Jews have called upon the churches to renounce the real or apparent anti-Semitism in New Testament texts (e.g. Matthew 27:25) that are cited to blame all Jews for the crucifixion of Jesus (the charge of Deicide), texts that declare that God’s covenant with biblical Israelites and their Jewish spiritual heirs has been nullified or replaced by God’s covenant with all who believe in Christ (supercessionism), as well as texts that denigrate or appear to denigrate all Jews.
The prize-winning sermons will hold both peoples accountable to biblical and contemporary international standards of justice.
1 See The Bern Perspective on biblical interpretation which declares: “The Bible must not be used to justify oppression” of anyone anywhere.
2 See Kairos Palestine
An example of the message the Hosanna Prize honors: Richard Falk, international law and international relations scholar, has written an essay on the violence of Psalm 21, which he says is not an aberration in the Bible.
Excerpt: ...Religious websites do not condemn or contextualize such genocidal language, but insist that the intention of the psalmist is to underscore the degree to which evil will be punished and the degree of protection given to those who put their trust in God.
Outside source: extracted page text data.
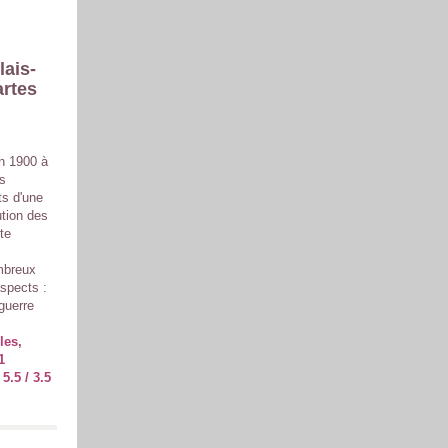
lais-
artes
en 1900 à
es
s d'une
ution des
te
mbreux
aspects :
 guerre
les,
1
5.5 / 3.5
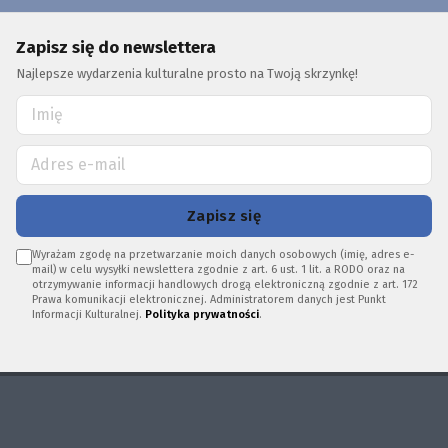
Zapisz się do newslettera
Najlepsze wydarzenia kulturalne prosto na Twoją skrzynkę!
Zapisz się
Wyrażam zgodę na przetwarzanie moich danych osobowych (imię, adres e-
mail) w celu wysyłki newslettera zgodnie z art. 6 ust. 1 lit. a RODO oraz na
otrzymywanie informacji handlowych drogą elektroniczną zgodnie z art. 172
Prawa komunikacji elektronicznej. Administratorem danych jest Punkt
Informacji Kulturalnej.
Polityka prywatności
.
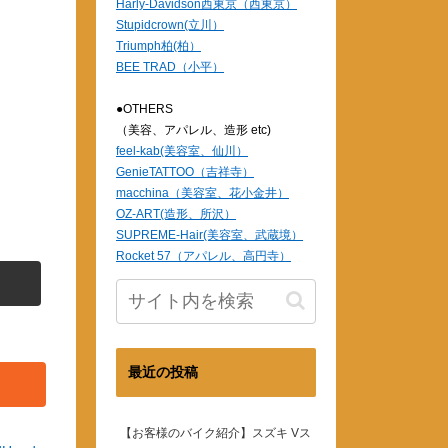
Harly-Davidson西東京（西東京）
Stupidcrown(立川）
Triumph柏(柏）
BEE TRAD（小平）
●OTHERS
（美容、アパレル、造形 etc)
feel-kab(美容室、仙川）
GenieTATTOO（吉祥寺）
macchina（美容室、花小金井）
OZ-ART(造形、所沢）
SUPREME-Hair(美容室、武蔵境）
Rocket 57（アパレル、高円寺）
最近の投稿
【お客様のバイク紹介】スズキ Vス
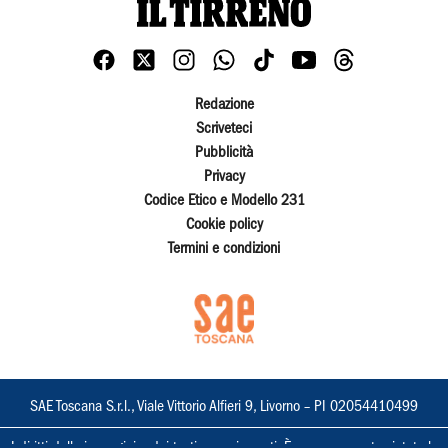
Redazione
Scriveteci
Pubblicità
Privacy
Codice Etico e Modello 231
Cookie policy
Termini e condizioni
SAE Toscana S.r.l., Viale Vittorio Alfieri 9, Livorno – PI 02054410499
I diritti delle immagini e dei testi sono riservati. È espressamente vietata la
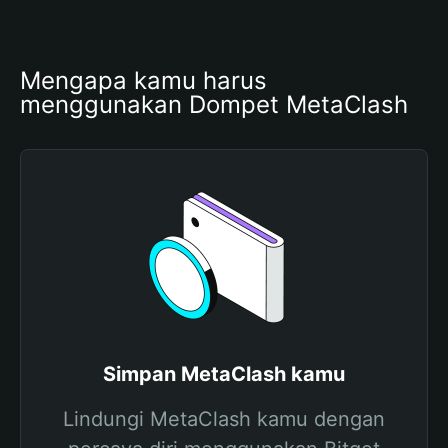
Mengapa kamu harus 
menggunakan Dompet MetaClash
Simpan MetaClash kamu
Lindungi MetaClash kamu dengan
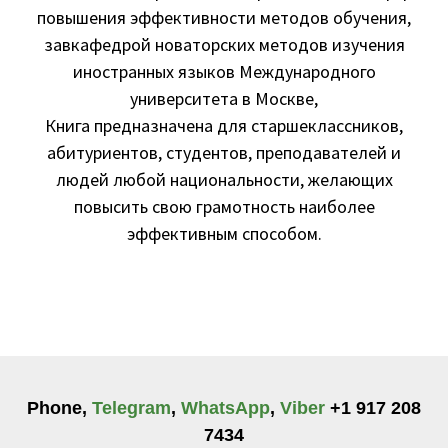
повышения эффективности методов обучения,
завкафедрой новаторских методов изучения
иностранных языков Международного
университета в Москве,
Книга предназначена для старшеклассников,
абитуриентов, студентов, преподавателей и
людей любой национальности, желающих
повысить свою грамотность наиболее
эффективным способом.
Phone,
Telegram
,
WhatsApp
,
Viber
+1 917 208
7434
In most institutionalized religious circles there is little willingness to consider such sentiments as problematic or exerting dangerous cultural influences. What seems required is a repudiation of the plain meaning of the language used as well as an explanation that such sentiments were never meant to be taken as guides to action and justifications for limitless violence against enemies. It might also be observed that the distinction between friends and enemies was somewhat more polarized in ancient times.